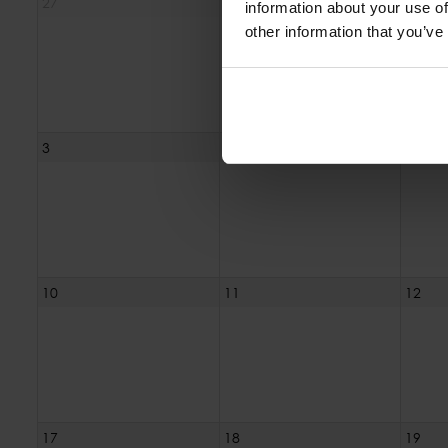
27
28
29
information about your use of
other information that you’ve
3
4
5
10
11
12
17
18
19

◆ **Aim of the exercise**
Nothing in the entries above should change when they are printed again, except that the pictures are dropped.

◆ **Solution to this problem**
27
28
29
information about your use of
other information that you’ve
3
4
5
10
11
12
17
18
19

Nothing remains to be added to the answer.